I just wanted everyone to know that I found a seller (foryourpet) on Ebay that sells dog crates a lot cheaper than the pet stores. I bought two 48" wire kennels for $154 - including shipping. I believe the 42" crates are $69 each with free shipping. I actually sold the two 48" crates before I ever used them, they were HUGE. I decided to buy the 48" because they were only 10$ more however I could not find anywhere in my house to put the two crates. My older GSD was in a 42" and he had plenty of room so I have no problem with getting the 42".


----------



## jwb72

I bought a 48" one from petsupplies.com and it was $86.99 with free shipping. I tried to find the link, but couldn't. I'm not sure if it was a special or not, but their prices aren't bad.


----------



## doggiedad

my dogs name is Loki, :thumbup:. my dog was in
a 48" crate staring at 9 weeks old.


----------



## Busters Mama

If you look into the Midwest Crates most of them have a divider panel. This is especially good for a pet owner with a puppy because you can adjust the size of the crate as your pet grows.

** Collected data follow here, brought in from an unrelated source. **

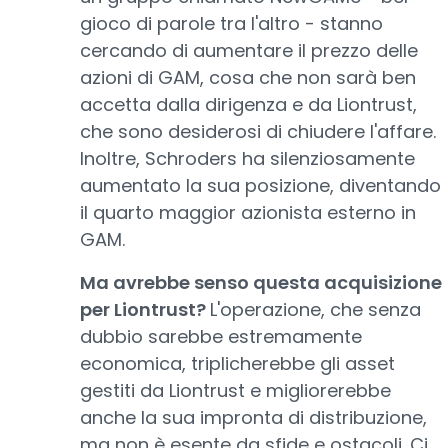
gioco di parole tra l'altro - stanno
cercando di aumentare il prezzo delle
azioni di GAM, cosa che non sarà ben
accetta dalla dirigenza e da Liontrust,
che sono desiderosi di chiudere l'affare.
Inoltre, Schroders ha silenziosamente
aumentato la sua posizione, diventando
il quarto maggior azionista esterno in
GAM.
Ma avrebbe senso questa acquisizione
per Liontrust?
L'operazione, che senza
dubbio sarebbe estremamente
economica, triplicherebbe gli asset
gestiti da Liontrust e migliorerebbe
anche la sua impronta di distribuzione,
ma non è esente da sfide e ostacoli. Ci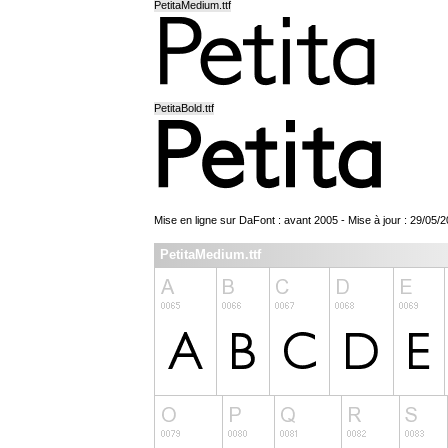
PetitaMedium.ttf
PetitaBold.ttf
Mise en ligne sur DaFont : avant 2005 - Mise à jour : 29/05/
PetitaMedium.ttf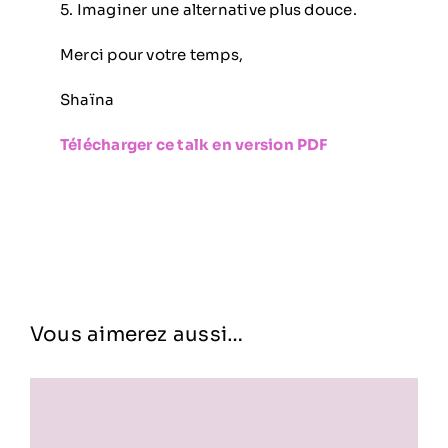
5. Imaginer une alternative plus douce.
Merci pour votre temps,
Shaïna
Télécharger ce talk en version PDF
Vous aimerez aussi…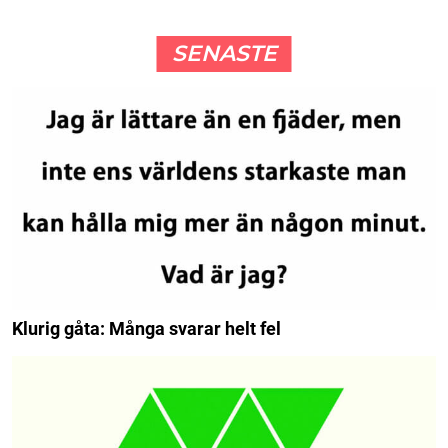
SENASTE
Klurig gåta: Många svarar helt fel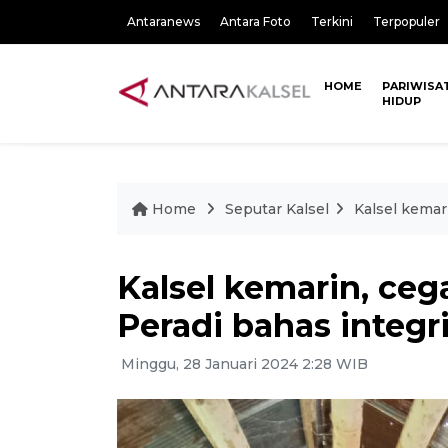
Antaranews
Antara Foto
Terkini
Terpopuler
HOME
PARIWISA
HIDUP
Home
Seputar Kalsel
Kalsel kemar
Kalsel kemarin, ceg
Peradi bahas integr
Minggu, 28 Januari 2024 2:28 WIB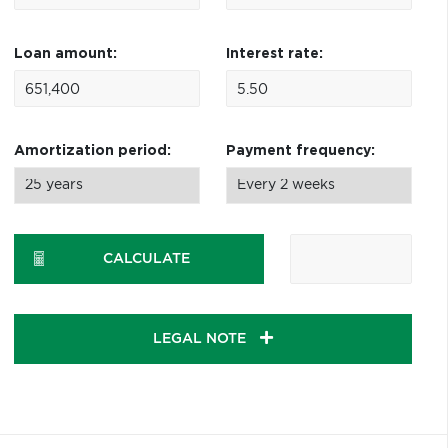
Loan amount:
Interest rate:
Amortization period:
Payment frequency:
CALCULATE
LEGAL NOTE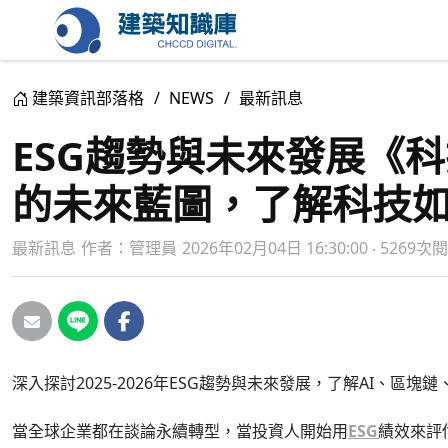
建築資訊部落格
NEWS
最新訊息
ESG趨勢與未來發展《
的未來藍圖，了解科技如
最新訊息
作者：
管理員
2026年02月04日 16:30:00 ‧ 5269次
深入探討2025-2026年ESG趨勢與未來發展，了解AI、
當全球企業都在談論永續轉型，當投資人開始用
ESG
績效來評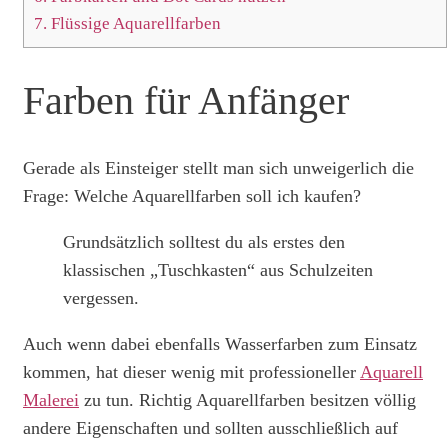
7.
Flüssige Aquarellfarben
Farben für Anfänger
Gerade als Einsteiger stellt man sich unweigerlich die
Frage: Welche Aquarellfarben soll ich kaufen?
Grundsätzlich solltest du als erstes den
klassischen „Tuschkasten“ aus Schulzeiten
vergessen.
Auch wenn dabei ebenfalls Wasserfarben zum Einsatz
kommen, hat dieser wenig mit professioneller
Aquarell
Malerei
zu tun. Richtig Aquarellfarben besitzen völlig
andere Eigenschaften und sollten ausschließlich auf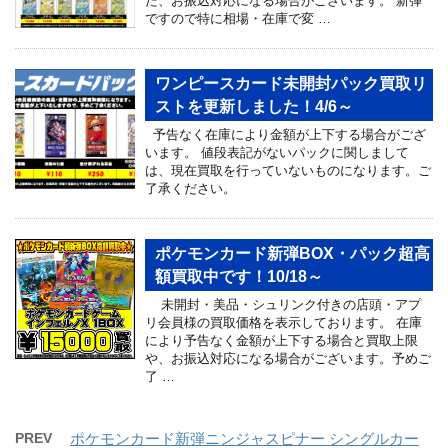
た、お振込対応になる場合がございます。 新弾
ですので特に相場・在庫で変 …
ワンピースカード未開封パック買取リ
ストを更新しました！4/6～
予告なく在庫により金額が上下する場合がござ
います。 値段表記がないパックに関しまして
は、現在買取を行っていないものになります。ご
了承ください。
ポケモンカード新弾BOX・パック超高
額買取中です！10/18～
未開封・美品・シュリンク付きの店頭・アプ
リ会員様の買取価格を表示しております。 在庫
により予告なく金額が上下する場合と買取上限
や、お振込対応になる場合がございます。予めご
了 …
PREV
ポケモンカード新弾ニンジャスピナー シングルカー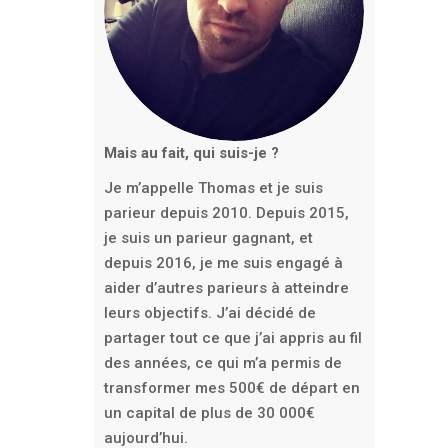
Mais au fait, qui suis-je ?
Je m’appelle Thomas et je suis
parieur depuis 2010. Depuis 2015,
je suis un parieur gagnant, et
depuis 2016, je me suis engagé à
aider d’autres parieurs à atteindre
leurs objectifs. J’ai décidé de
partager tout ce que j’ai appris au fil
des années, ce qui m’a permis de
transformer mes 500€ de départ en
un capital de plus de 30 000€
aujourd’hui.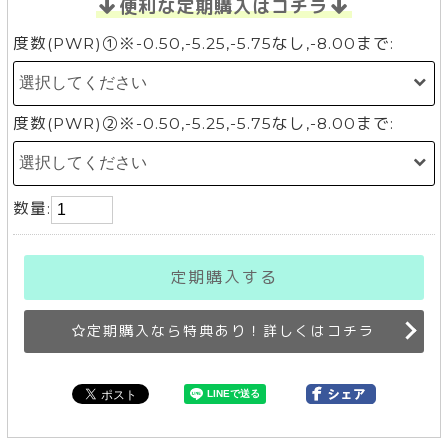
便利な定期購入はコチラ
度数(PWR)①※-0.50,-5.25,-5.75なし,-8.00まで:
度数(PWR)②※-0.50,-5.25,-5.75なし,-8.00まで:
数量:
定期購入する
定期購入なら特典あり！詳しくはコチラ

This way you only need to purchase one crate. The general rule of thumb is your pet should be able to stand up and turn around in his crate. Also if your pet likes the enclosure of a VeriKennel, you can always use a metal crate with Cratewear Set. This includes a Crate Cover, Crate Bed, and Bumper Pad (works like a crib bumper pad). This creates a den-like atmosphere your dog will like.


----------